Nachdem Pilar um die beiden Ecken gebogen war, die ihre Straße von der Parallelstraße trennten, erblickte sie bald die Front des großen Hauses, von dem ihr bisher nur die Gartenseite vertraut war. Es wirkte sehr gepflegt und leuchtete im Weiß seines makellosen Verputzes, des breiten Garagentors und der Kiesstreifen rundherum. Längs des Weges aus roten Klinkern, der zu einer weiß lackierten Haustür führte, standen in Plastik gehüllte Rosenstöcke.
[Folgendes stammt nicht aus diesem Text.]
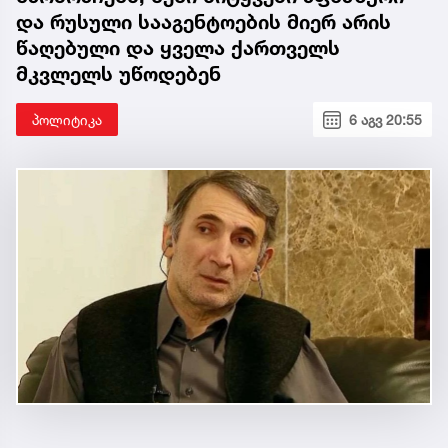
და რუსული სააგენტოების მიერ არის
წაღებული და ყველა ქართველს
მკვლელს უწოდებენ
პოლიტიკა
6 აგვ 20:55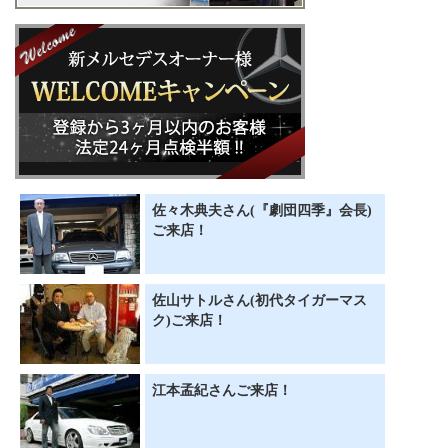
佐々木典夫さん(『劇団四季』会長)
ご来店！
佐山サトルさん(初代タイガーマス
ク)ご来店！
江本孟紀さんご来店！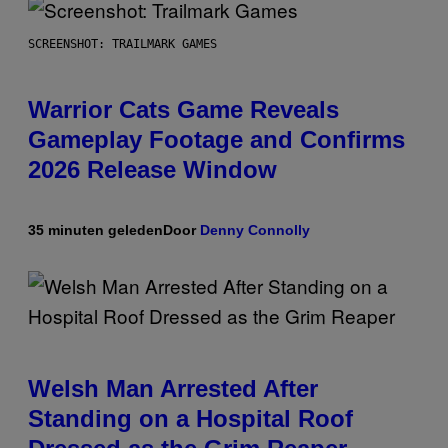
SCREENSHOT: TRAILMARK GAMES
Warrior Cats Game Reveals
Gameplay Footage and Confirms
2026 Release Window
35 minuten geleden
Door
Denny Connolly
Welsh Man Arrested After
Standing on a Hospital Roof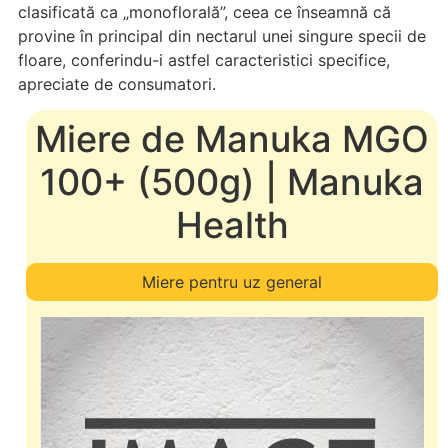
clasificată ca „monoflorală”, ceea ce înseamnă că
provine în principal din nectarul unei singure specii de
floare, conferindu-i astfel caracteristici specifice,
apreciate de consumatori.
Miere de Manuka MGO
100+ (500g) | Manuka
Health
Miere pentru uz general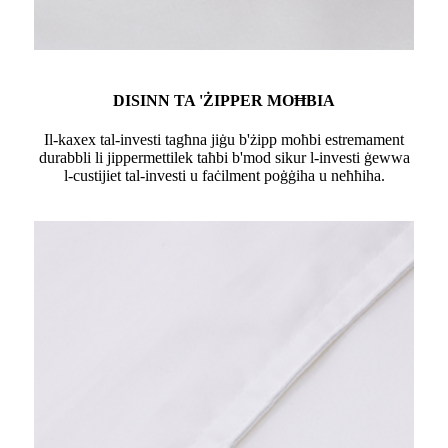
DISINN TA 'ŻIPPER MOĦBIA
Il-kaxex tal-investi tagħna jiġu b'żipp moħbi estremament
durabbli li jippermettilek taħbi b'mod sikur l-investi ġewwa
l-custijiet tal-investi u faċilment poġġiha u neħħiha.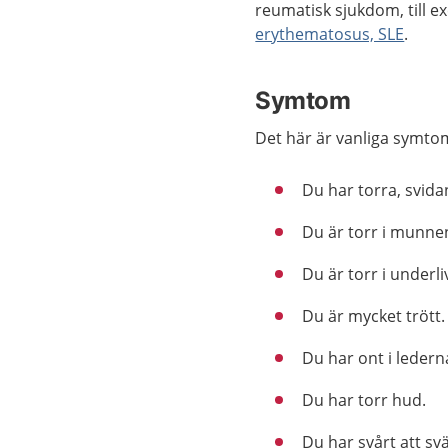
reumatisk sjukdom, till 
erythematosus, SLE
.
Symtom
Det här är vanliga symto
Du har torra, svid
Du är torr i munne
Du är torr i underli
Du är mycket trött.
Du har ont i ledern
Du har torr hud.
Du har svårt att svä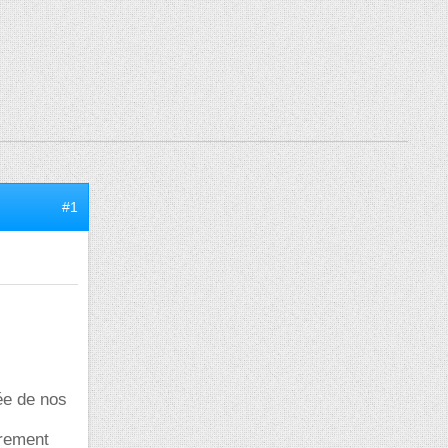
#1
cée de nos
ièrement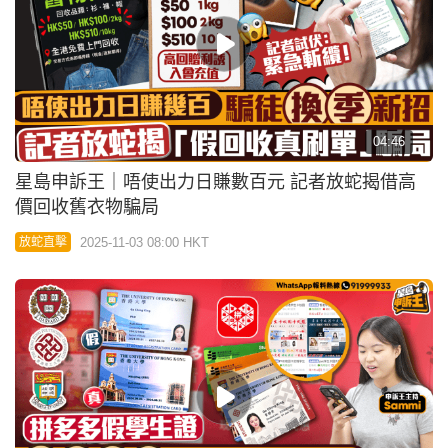
03:06
《星島申訴王》｜拼多多60元賣假學生證做名校生
買家：可得到餐廳及旅遊景點優惠
2025-09-18 03:49 HKT
申訴熱話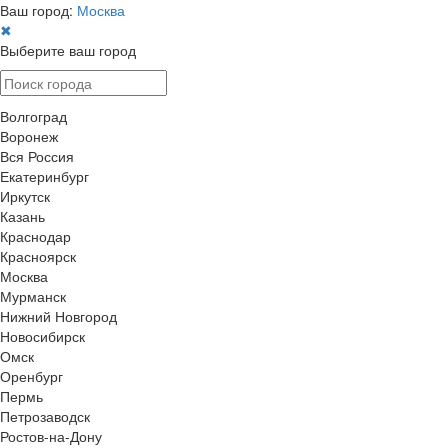
Ваш город:
Москва
✖
Выберите ваш город
Волгоград
Воронеж
Вся Россия
Екатеринбург
Иркутск
Казань
Краснодар
Красноярск
Москва
Мурманск
Нижний Новгород
Новосибирск
Омск
Оренбург
Пермь
Петрозаводск
Ростов-на-Дону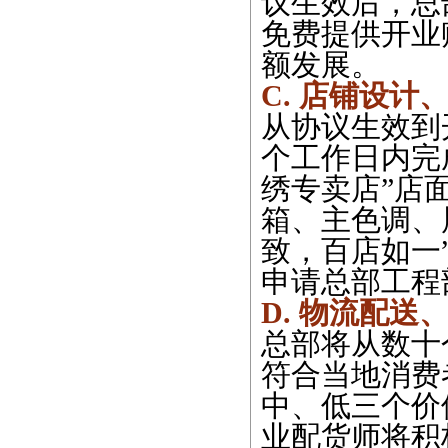
议生效后，总
免费提供开业
额发展。
C. 店铺设计
从协议生效到
个工作日内完
绣专卖店”店
箱、主色调、
致，百店如一
申请总部工程
D. 物流配送
总部将从数十
符合当地消费
中、低三个价
业配货师将积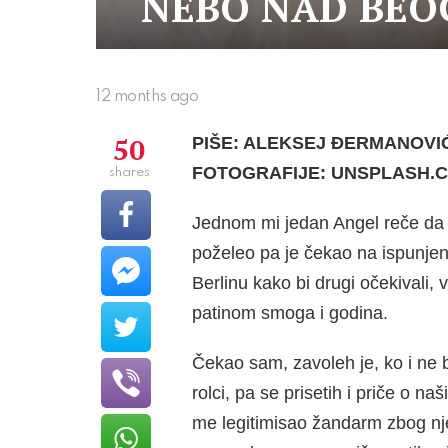
NEBO NAD BE
12 months ago
50
PIŠE: ALEKSEJ ĐERMANOVI
FOTOGRAFIJE: UNSPLASH.
shares
Jednom mi jedan Angel reče da 
poželeo pa je čekao na ispunjenj
Berlinu kako bi drugi očekivali
patinom smoga i godina.
Čekao sam, zavoleh je, ko i ne 
rolci, pa se prisetih i priče o 
me legitimisao žandarm zbog nje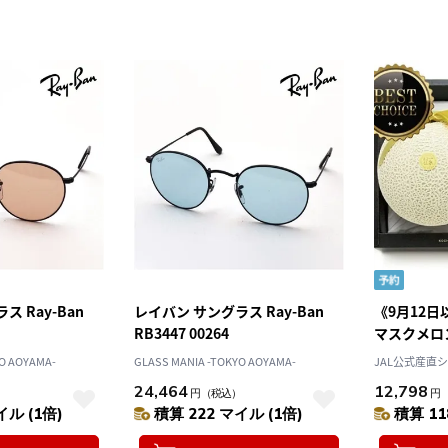
 Ray-Ban
レイバン サングラス Ray-Ban
《9月12
RB3447 00264
マスクメロン
上【一果相
O AOYAMA-
GLASS MANIA -TOKYO AOYAMA-
JAL公式産直
24,464
12,798
）
円
（税込）
円
イル (1倍)
積算 222 マイル (1倍)
積算 11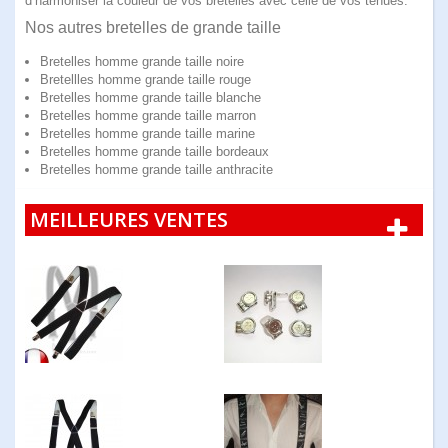
d’harmoniser la couleur de vos bretelles avec celle de vos tenues.
Nos autres bretelles de grande taille
Bretelles homme grande taille noire
Bretellles homme grande taille rouge
Bretelles homme grande taille blanche
Bretelles homme grande taille marron
Bretelles homme grande taille marine
Bretelles homme grande taille bordeaux
Bretelles homme grande taille anthracite
MEILLEURES VENTES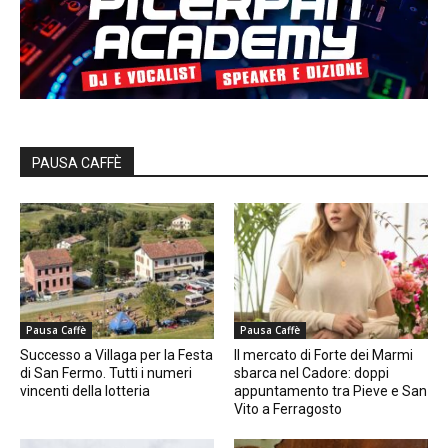
PAUSA CAFFÈ
Pausa Caffè
Pausa Caffè
Successo a Villaga per la Festa
Il mercato di Forte dei Marmi
di San Fermo. Tutti i numeri
sbarca nel Cadore: doppi
vincenti della lotteria
appuntamento tra Pieve e San
Vito a Ferragosto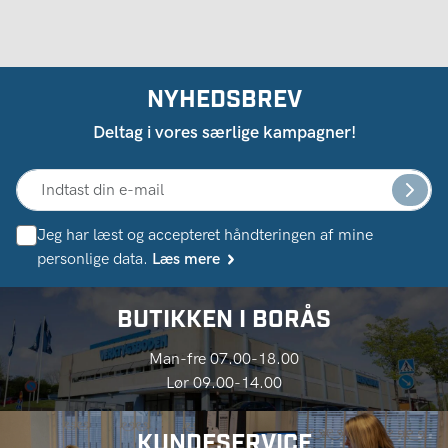
NYHEDSBREV
Deltag i vores særlige kampagner!
Jeg har læst og accepteret håndteringen af ​​mine
personlige data.
Læs mere
BUTIKKEN I BORÅS
Man-fre 07.00-18.00
Lør 09.00-14.00
KUNDESERVICE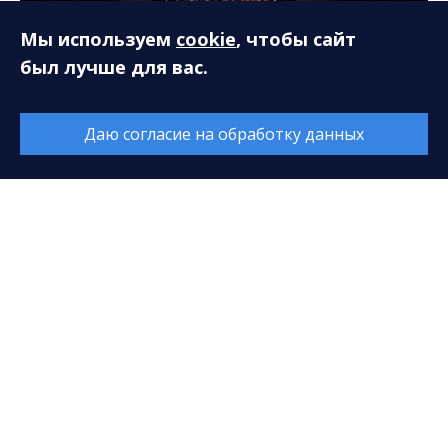
Мы используем
cookie
, чтобы сайт
был лучше для вас.
Даю согласие на обработку данных
Информация
О филармонии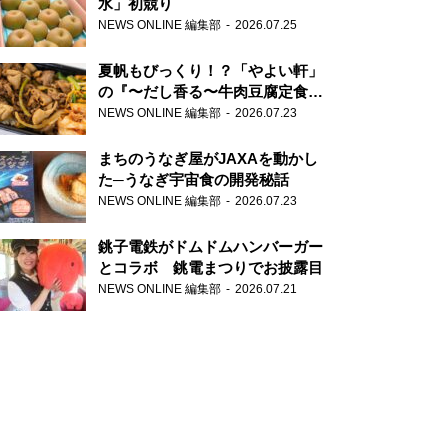
水」初競り
NEWS ONLINE 編集部
2026.07.25
夏帆もびっくり！？「やよい軒」
の『〜だし香る〜牛肉豆腐定食』
が香り高すぎる
NEWS ONLINE 編集部
2026.07.23
まちのうなぎ屋がJAXAを動かし
た─うなぎ宇宙食の開発秘話
NEWS ONLINE 編集部
2026.07.23
銚子電鉄がドムドムハンバーガー
とコラボ 銚電まつりでお披露目
NEWS ONLINE 編集部
2026.07.21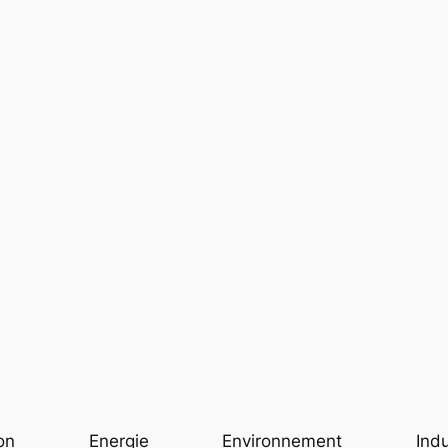
on
Energie
Environnement
Indu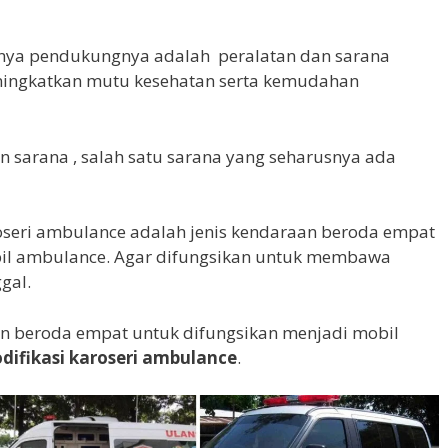
tunya pendukungnya adalah peralatan dan sarana
ningkatkan mutu kesehatan serta kemudahan
sarana , salah satu sarana yang seharusnya ada
roseri ambulance adalah jenis kendaraan beroda empat
bil ambulance. Agar difungsikan untuk membawa
gal.
n beroda empat untuk difungsikan menjadi mobil
difikasi karoseri ambulance
.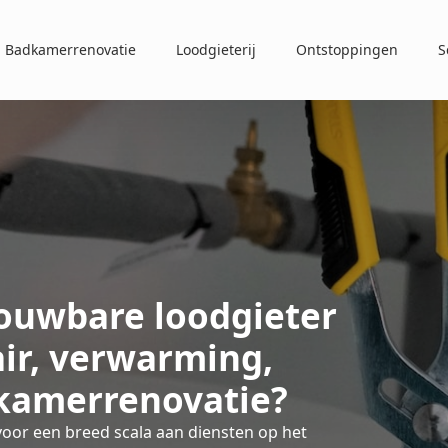
Badkamerrenovatie
Loodgieterij
Ontstoppingen
S
ouwbare loodgieter
air, verwarming,
kamerrenovatie?
oor een breed scala aan diensten op het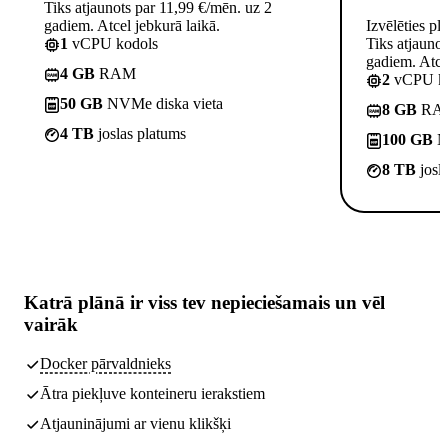
Tiks atjaunots par 11,99 €/mēn. uz 2
gadiem. Atcel jebkurā laikā.
Izvēlēties pl
1
vCPU kodols
Tiks atjauno
gadiem. Atcel
4 GB
RAM
2
vCPU ko
50 GB
NVMe diska vieta
8 GB
RA
4 TB
joslas platums
100 GB
NV
8 TB
josl
Katrā plānā ir
viss tev nepieciešamais
un vēl
vairāk
Docker pārvaldnieks
Ātra piekļuve konteineru ierakstiem
Atjauninājumi ar vienu klikšķi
Der Schnee war beiseitegeräumt und links und rechts zu einem ordentlichen Wulst aufgeschüttet.
Vor dem Nachbarhaus lud ein Mann Sprudelkästen in ein Auto. Dort wohnten entweder die Besitzer des Hundes oder der Hecke, von denen Katie gesprochen hatte. Der Mann nickte ihr freundlich zu. »Suchen Sie was?«
Pilar wurde bewusst, dass sie stehen geblieben war. »Ich passe nur auf, weil es glatt ist«, erwiderte sie.
Katies Verdächtigungen waren lächerlich. Dagegen erschien es ihr mit einem Mal sinnvoll, sich den Ehemann der ermordeten Frau anzusehen. Sie brauchte sich nicht als Leiterin der Theatergruppe zu erkennen zu geben, es ließ sich als nachbarlicher Beileidsbesuch tarnen. Was konnte es schaden?
Pilar drückte auf den Klingelknopf unter dem glänzenden Messingschild. »Elke und Dirk Holzbeisser«. An der Tür hing ein Kranz aus Tannenzweigen, garniert mit roten Taftschleifen und pummeligen Holzengeln, von denen jeder ein goldenes Musikinstrument trug. Pilar erkannte eine Harfe, eine Querflöte und eine Geige, während sie im Haus gedämpfte Schritte in unregelmäßigem Rhythmus hörte.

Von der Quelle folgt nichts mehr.